» Task requirements
Please write out all of the records below exactly as they appear.
***
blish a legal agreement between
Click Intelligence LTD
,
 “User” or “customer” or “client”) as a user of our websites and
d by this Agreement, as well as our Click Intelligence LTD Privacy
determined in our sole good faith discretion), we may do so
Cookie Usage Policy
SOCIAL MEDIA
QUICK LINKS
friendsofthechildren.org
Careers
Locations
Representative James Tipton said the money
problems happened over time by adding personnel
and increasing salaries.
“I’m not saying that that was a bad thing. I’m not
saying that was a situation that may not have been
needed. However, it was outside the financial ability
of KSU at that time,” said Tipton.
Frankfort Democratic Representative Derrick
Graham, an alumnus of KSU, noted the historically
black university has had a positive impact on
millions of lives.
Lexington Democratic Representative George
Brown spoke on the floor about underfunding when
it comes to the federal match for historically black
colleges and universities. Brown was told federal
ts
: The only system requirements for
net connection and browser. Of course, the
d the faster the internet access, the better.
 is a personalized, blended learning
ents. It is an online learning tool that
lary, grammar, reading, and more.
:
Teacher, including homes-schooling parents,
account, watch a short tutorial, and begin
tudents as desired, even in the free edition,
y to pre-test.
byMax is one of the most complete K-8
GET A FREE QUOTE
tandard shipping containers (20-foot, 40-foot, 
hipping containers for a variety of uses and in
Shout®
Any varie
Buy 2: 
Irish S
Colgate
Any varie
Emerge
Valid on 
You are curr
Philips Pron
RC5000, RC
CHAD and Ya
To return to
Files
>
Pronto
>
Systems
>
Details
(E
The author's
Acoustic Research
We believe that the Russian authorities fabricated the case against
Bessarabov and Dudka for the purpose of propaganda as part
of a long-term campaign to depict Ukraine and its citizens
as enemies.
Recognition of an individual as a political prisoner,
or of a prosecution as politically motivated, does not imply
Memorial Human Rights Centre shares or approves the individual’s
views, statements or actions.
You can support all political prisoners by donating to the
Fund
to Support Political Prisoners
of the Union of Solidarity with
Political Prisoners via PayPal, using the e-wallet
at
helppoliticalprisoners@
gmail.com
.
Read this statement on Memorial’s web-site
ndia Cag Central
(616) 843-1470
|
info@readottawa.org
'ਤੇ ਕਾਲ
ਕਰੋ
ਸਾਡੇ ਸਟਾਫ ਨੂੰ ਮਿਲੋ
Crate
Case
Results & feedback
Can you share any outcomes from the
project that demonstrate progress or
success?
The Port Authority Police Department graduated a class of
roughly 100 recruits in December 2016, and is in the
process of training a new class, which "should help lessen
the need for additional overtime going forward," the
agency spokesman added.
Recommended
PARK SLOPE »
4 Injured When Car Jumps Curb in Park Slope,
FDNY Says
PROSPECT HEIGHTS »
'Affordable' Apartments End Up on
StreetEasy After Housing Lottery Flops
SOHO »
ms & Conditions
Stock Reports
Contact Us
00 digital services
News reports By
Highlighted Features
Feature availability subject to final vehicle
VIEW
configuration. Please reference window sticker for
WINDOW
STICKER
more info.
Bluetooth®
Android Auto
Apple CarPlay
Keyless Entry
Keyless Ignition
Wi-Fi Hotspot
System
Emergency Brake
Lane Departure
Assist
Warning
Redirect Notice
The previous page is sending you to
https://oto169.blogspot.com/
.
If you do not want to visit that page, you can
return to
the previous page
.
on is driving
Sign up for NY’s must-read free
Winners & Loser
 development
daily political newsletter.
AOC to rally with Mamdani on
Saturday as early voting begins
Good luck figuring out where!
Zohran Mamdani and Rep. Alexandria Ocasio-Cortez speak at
***
» Answer to the exercise
blish a legal agreement between
Click Intelligence LTD
,
 “User” or “customer” or “client”) as a user of our websites and
d by this Agreement, as well as our Click Intelligence LTD Privacy
determined in our sole good faith discretion), we may do so
Cookie Usage Policy
SOCIAL MEDIA
QUICK LINKS
friendsofthechildren.org
Careers
Locations
Representative James Tipton said the money
problems happened over time by adding personnel
and increasing salaries.
“I’m not saying that that was a bad thing. I’m not
saying that was a situation that may not have been
needed. However, it was outside the financial ability
of KSU at that time,” said Tipton.
Frankfort Democratic Representative Derrick
Graham, an alumnus of KSU, noted the historically
black university has had a positive impact on
millions of lives.
Lexington Democratic Representative George
Brown spoke on the floor about underfunding when
it comes to the federal match for historically black
colleges and universities. Brown was told federal
ts
: The only system requirements for
net connection and browser. Of course, the
d the faster the internet access, the better.
 is a personalized, blended learning
ents. It is an online learning tool that
lary, grammar, reading, and more.
:
Teacher, including homes-schooling parents,
account, watch a short tutorial, and begin
tudents as desired, even in the free edition,
y to pre-test.
byMax is one of the most complete K-8
GET A FREE QUOTE
tandard shipping containers (20-foot, 40-foot, 
hipping containers for a variety of uses and in
Shout®
Any varie
Buy 2: 
Irish S
Colgate
Any varie
Emerge
Valid on 
You are curr
Philips Pron
RC5000, RC
CHAD and Ya
To return to
Files
>
Pronto
>
Systems
>
Details
(E
The author's
Acoustic Research
We believe that the Russian authorities fabricated the case against
Bessarabov and Dudka for the purpose of propaganda as part
of a long-term campaign to depict Ukraine and its citizens
as enemies.
Recognition of an individual as a political prisoner,
or of a prosecution as politically motivated, does not imply
Memorial Human Rights Centre shares or approves the individual’s
views, statements or actions.
You can support all political prisoners by donating to the
Fund
to Support Political Prisoners
of the Union of Solidarity with
Political Prisoners via PayPal, using the e-wallet
at
helppoliticalprisoners@
gmail.com
.
Read this statement on Memorial’s web-site
ndia Cag Central
(616) 843-1470
|
info@readottawa.org
'ਤੇ ਕਾਲ
ਕਰੋ
ਸਾਡੇ ਸਟਾਫ ਨੂੰ ਮਿਲੋ
Crate
Case
Results & feedback
Can you share any outcomes from the
project that demonstrate progress or
success?
The Port Authority Police Department graduated a class of
roughly 100 recruits in December 2016, and is in the
process of training a new class, which "should help lessen
the need for additional overtime going forward," the
agency spokesman added.
Recommended
PARK SLOPE »
4 Injured When Car Jumps Curb in Park Slope,
FDNY Says
PROSPECT HEIGHTS »
'Affordable' Apartments End Up on
StreetEasy After Housing Lottery Flops
SOHO »
ms & Conditions
Stock Reports
Contact Us
00 digital services
News reports By
Highlighted Features
Feature availability subject to final vehicle
VIEW
configuration. Please reference window sticker for
WINDOW
STICKER
more info.
Bluetooth®
Android Auto
Apple CarPlay
Keyless Entry
Keyless Ignition
Wi-Fi Hotspot
System
Emergency Brake
Lane Departure
Assist
Warning
Redirect Notice
The previous page is sending you to
https://oto169.blogspot.com/
.
If you do not want to visit that page, you can
return to
the previous page
.
on is driving
Sign up for NY’s must-read free
Winners & Loser
 development
daily political newsletter.
AOC to rally with Mamdani on
Saturday as early voting begins
Good luck figuring out where!
Zohran Mamdani and Rep. Alexandria Ocasio-Cortez speak at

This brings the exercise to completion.